Some notes about Oracle Backup with Veeam

Veeam introduced the oracle backup feature with version 9 and a lot of people are very excited about this, because oracle backups were one of the last bastions for the  “old guard” of enterprise backup products.

I was facing a bit of a problem here, since Oracle DB are definitively not my turf but now it is expected that I should be able to handle those in a backup/recovery case.

So, the goal of this post is to establish some basic concepts about oracles DBMS and share some notes how Veeam backup behaves when backing up oracle databases (perhaps this might interest folks who can compare this to RMAN).  Feel free to correct me, as stated above this is not my usual business.

 

Requirements

Taken directly from the Veeam documentation center, these are the requirements for enabling log shipping.

  • Veeam Backup & Replication supports archived logs backup and restore for Oracle database version 11 and later. The Oracle database may run on a Microsoft Windows VM or Linux VM.
  • Automatic Storage Management (ASM) is supported for Oracle 11 and later.
  • Oracle Express Databases are supported if running on Microsoft Windows machines only.
  • The database must run in the ARCHIVELOG mode.

So, that is that for version requirements – OK, but what is an archive log?

Oracle Logging

Redo Logs

Knowing the usual pieces  MSSQL I am familiar with transaction logs, but within oracle these are called “redo logs”. Unlike the t-log, you need to have at least two redo logs (quotes are from the oracle DB manual):

The redo log of a database consists of two or more redo log files. The database requires a minimum of two files to guarantee that one is always available for writing while the other is being archived.

Of these (at least two, more likely three) only one is written into:

LGWR (log writer) writes to redo log files in a circular fashion. When the current redo log file fills, LGWR begins writing to the next available redo log file. When the last available redo log file is filled, LGWR returns to the first redo log file and writes to it, starting the cycle again.

Notice that all logs will be overwritten at some point in time, i.e. when the log files are filled up. This would be more like the SIMPLE log model in MSSQL.

And finally some nomenclature to distinguish those logs who are being written to and those that are currently not in use:

Oracle Database uses only one redo log files at a time to store redo records written from the redo log buffer. The redo log file that LGWR is actively writing to is called the current redo log file.

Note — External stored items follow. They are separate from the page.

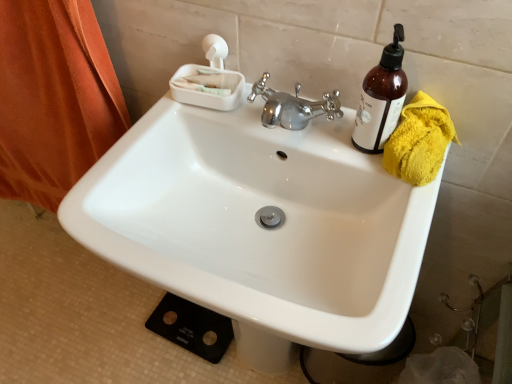 Identify the location of yellow fluffy towel at right. (419, 141).

Would you say white glossy sink at center is a long distance from yellow fluffy towel at right?

No, white glossy sink at center is in close proximity to yellow fluffy towel at right.

Identify the location of bath towel behind the white glossy sink at center. (419, 141).

Which is farther from the camera, (410, 192) or (433, 126)?

Point (433, 126)

In terms of width, does white glossy sink at center look wider or thinner when compared to yellow fluffy towel at right?

Considering their sizes, white glossy sink at center looks broader than yellow fluffy towel at right.

Considering the relative sizes of white plastic soap dish at upper center and translucent amber bottle at upper right in the image provided, is white plastic soap dish at upper center wider than translucent amber bottle at upper right?

Correct, the width of white plastic soap dish at upper center exceeds that of translucent amber bottle at upper right.

Is white plastic soap dish at upper center inside or outside of translucent amber bottle at upper right?

white plastic soap dish at upper center is located beyond the bounds of translucent amber bottle at upper right.

In the scene shown: Is white plastic soap dish at upper center smaller than translucent amber bottle at upper right?

No.

Which is in front, point (229, 71) or point (380, 120)?

The point (380, 120) is in front.

Is white glossy sink at center inside orange fabric at left?

That's incorrect, white glossy sink at center is not inside orange fabric at left.

In terms of height, does orange fabric at left look taller or shorter compared to white glossy sink at center?

Considering their sizes, orange fabric at left has more height than white glossy sink at center.

Consider the image. From a real-world perspective, is orange fabric at left physically located above or below white glossy sink at center?

In terms of real-world spatial position, orange fabric at left is above white glossy sink at center.

Is white glossy sink at center completely or partially outside of translucent amber bottle at upper right?

Indeed, white glossy sink at center is completely outside translucent amber bottle at upper right.

Consider the image. From the image's perspective, is white glossy sink at center located above or below translucent amber bottle at upper right?

From the image's perspective, white glossy sink at center appears below translucent amber bottle at upper right.

Which is less distant, (255, 215) or (393, 64)?

Clearly, point (255, 215) is more distant from the camera than point (393, 64).

How much distance is there between translucent amber bottle at upper right and white glossy sink at center?

translucent amber bottle at upper right and white glossy sink at center are 24.81 centimeters apart.

Which of these two, translucent amber bottle at upper right or white glossy sink at center, is smaller?

Smaller between the two is translucent amber bottle at upper right.

Can white glossy sink at center be found inside translucent amber bottle at upper right?

That's incorrect, white glossy sink at center is not inside translucent amber bottle at upper right.

Between translucent amber bottle at upper right and white glossy sink at center, which one appears on the left side from the viewer's perspective?

Positioned to the left is white glossy sink at center.

In the scene shown: Do you think yellow fluffy towel at right is within orange fabric at left, or outside of it?

yellow fluffy towel at right exists outside the volume of orange fabric at left.

From a real-world perspective, between yellow fluffy towel at right and orange fabric at left, who is vertically lower?

orange fabric at left.

Locate an element on the screen. Image resolution: width=512 pixels, height=384 pixels. bath towel that is on the right side of orange fabric at left is located at coordinates (419, 141).

Would you consider yellow fluffy towel at right to be distant from orange fabric at left?

yellow fluffy towel at right is actually quite close to orange fabric at left.

Is white plastic soap dish at upper center positioned with its back to yellow fluffy towel at right?

No, white plastic soap dish at upper center is not facing the opposite direction of yellow fluffy towel at right.

From the image's perspective, is white plastic soap dish at upper center below yellow fluffy towel at right?

No, from the image's perspective, white plastic soap dish at upper center is not beneath yellow fluffy towel at right.

Is white plastic soap dish at upper center not close to yellow fluffy towel at right?

No.

Is white plastic soap dish at upper center wider than yellow fluffy towel at right?

No.

Image resolution: width=512 pixels, height=384 pixels. Find the location of `bath towel above the white glossy sink at center (from the image's perspective)`. bath towel above the white glossy sink at center (from the image's perspective) is located at coordinates (419, 141).

Locate an element on the screen. tissue directly beneath the translucent amber bottle at upper right (from a real-world perspective) is located at coordinates (209, 80).

When comparing their distances from white plastic soap dish at upper center, does white glossy sink at center or yellow fluffy towel at right seem further?

The object further to white plastic soap dish at upper center is yellow fluffy towel at right.

Estimate the real-world distances between objects in this image. Which object is closer to white glossy sink at center, white plastic soap dish at upper center or translucent amber bottle at upper right?

white plastic soap dish at upper center is positioned closer to the anchor white glossy sink at center.

When comparing their distances from yellow fluffy towel at right, does white glossy sink at center or translucent amber bottle at upper right seem closer?

Among the two, translucent amber bottle at upper right is located nearer to yellow fluffy towel at right.

Based on their spatial positions, is white glossy sink at center or white plastic soap dish at upper center further from translucent amber bottle at upper right?

white plastic soap dish at upper center lies further to translucent amber bottle at upper right than the other object.

Based on their spatial positions, is white plastic soap dish at upper center or white glossy sink at center further from yellow fluffy towel at right?

white plastic soap dish at upper center.

Based on their spatial positions, is orange fabric at left or translucent amber bottle at upper right closer to white plastic soap dish at upper center?

translucent amber bottle at upper right is positioned closer to the anchor white plastic soap dish at upper center.

Which object lies nearer to the anchor point white plastic soap dish at upper center, translucent amber bottle at upper right or yellow fluffy towel at right?

Based on the image, translucent amber bottle at upper right appears to be nearer to white plastic soap dish at upper center.

When comparing their distances from white plastic soap dish at upper center, does translucent amber bottle at upper right or white glossy sink at center seem closer?

Among the two, white glossy sink at center is located nearer to white plastic soap dish at upper center.

The height and width of the screenshot is (384, 512). I want to click on tissue between orange fabric at left and white glossy sink at center in the horizontal direction, so click(209, 80).

Locate an element on the screen. bath towel between white plastic soap dish at upper center and white glossy sink at center in the up-down direction is located at coordinates (419, 141).

The image size is (512, 384). Identify the location of sink situated between orange fabric at left and yellow fluffy towel at right from left to right. (259, 226).

Locate an element on the screen. The width and height of the screenshot is (512, 384). bottle between white plastic soap dish at upper center and yellow fluffy towel at right is located at coordinates (381, 98). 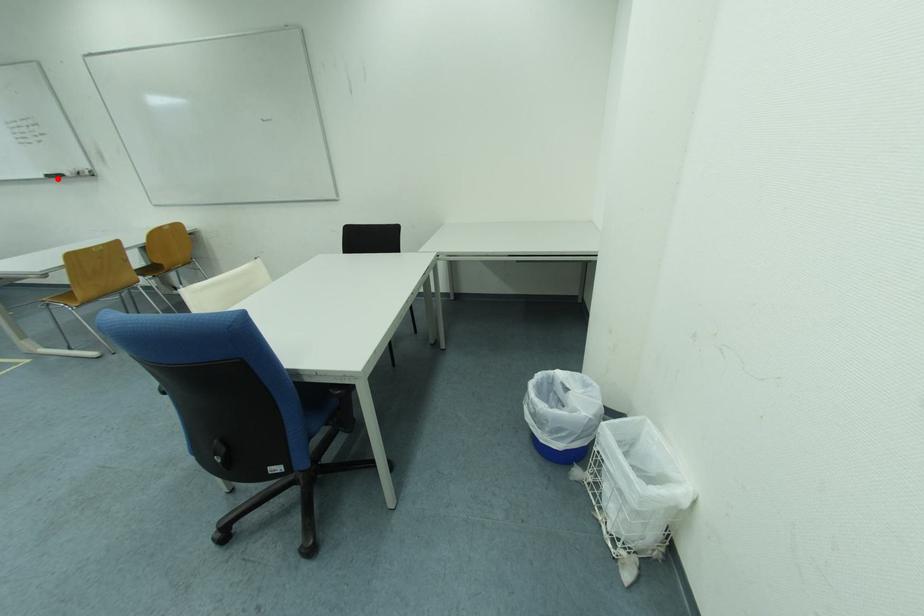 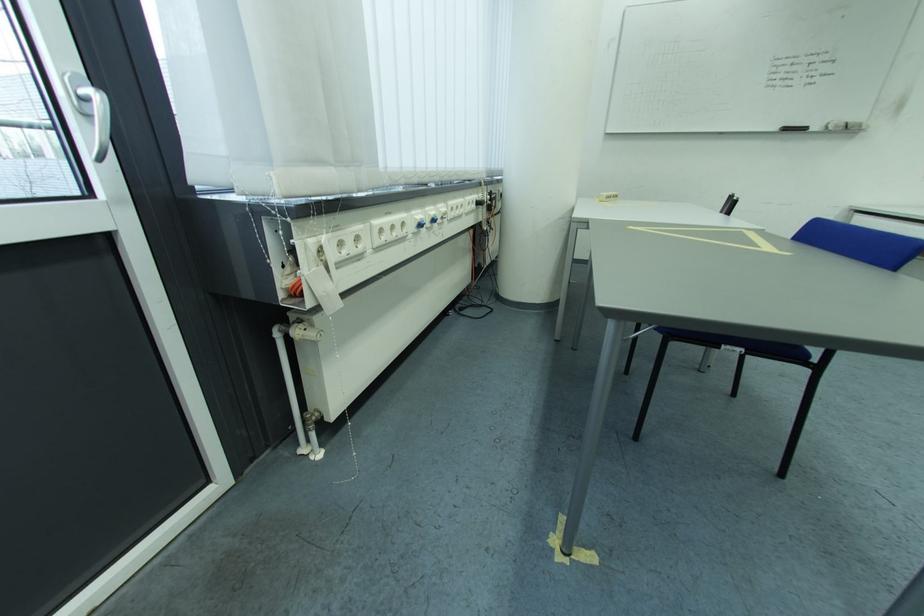 Question: I am providing you with two images of the same scene from different viewpoints. Given a red point in image1, look at the same physical point in image2. Is it:

Choices:
 (A) Closer to the viewpoint
 (B) Farther from the viewpoint

Answer: (A) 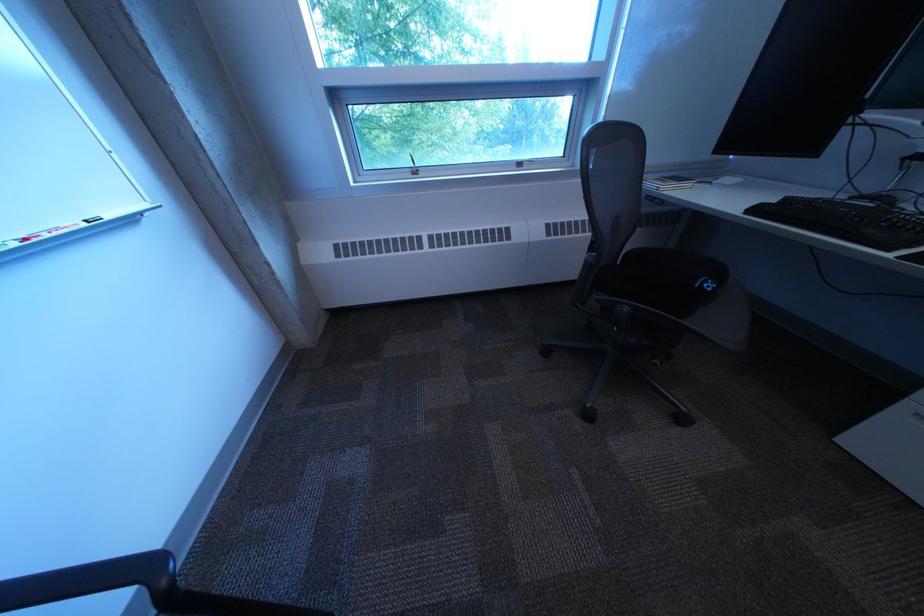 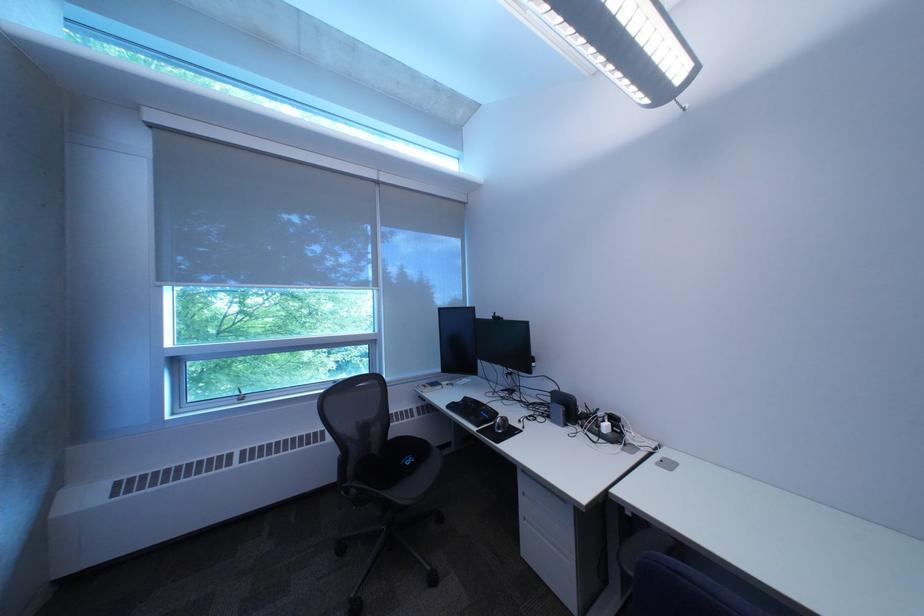 Find the pixel in the second image that matches [722,284] in the first image.

(423, 461)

Redo log files that are required for instance recovery are called active redo log files. Redo log files that are no longer required for instance recovery are called inactive redo log files.

Archived Redo Logs

I stated that we will lose the content of the logs at some point in time, the solution for keeping the logs is the ARCHIVELOG mode.

An archive log is an “archived redo log” and it will lead to us the equivalent of a FULL recovery model in MSSQL.

I am borrowing the following explanation from Oracle Terminology for the SQL Server DBA

These are redo log files that have been backed up. There are a number of ways to have Oracle automatically manage creating backups of redo log files that vary from manual to completely automated.

If the disks storing these files fills up, Oracle will not be able to write to the data files – active redo log files can’t be archived any more. To ensure safety, writes are stopped.

The last paragraph is an important one, we will come back to this later on.

 

 

Veeam with Oracle backup

 

At this point I will trust that you know how to setup a Veeam job, perhaps I find time to add this more basic stuff later on.

Most people will use a 24 hour image backup schedule for their VMs.  For reduction of RPO you would implement the “log shipping” within the application aware backup tab.

Note 1: Veeam does not use RMAN (Recovery Manager) but rather the Oracle Call Interface (OCI).

Note 2: Veeam will only delete log files will the next image backup (full or incremental), not with the log shipping.

Note 3: Veeam doesn’t delete empty log folders after clearing *.arc files

Note 4: Veeam will issue a (global) log switch as part of the backup. This archives all online redo log files, meaning that you need space on your archive log partition.

So, with note 4 in mind, image a situation where  your archive partition is quite full and you want a backup to clear it up. This might actually lead to more used space before anything can be cleared up. Also, you cannot use Veeam to clear up an already full partition. Right now, there doesn’t seem to be an option to change this.

Note 5: Behavior of Delete logs older than <N> hours or Delete logs over <N> GB may not be so obvious.

First, this will only take effect when you run a full/incremental backup (see note 2). If you let the default “delete after 24 hours” and make an image backup once a day, then you will always have nearly two days worth of logs on your disk: The last day and the current logs.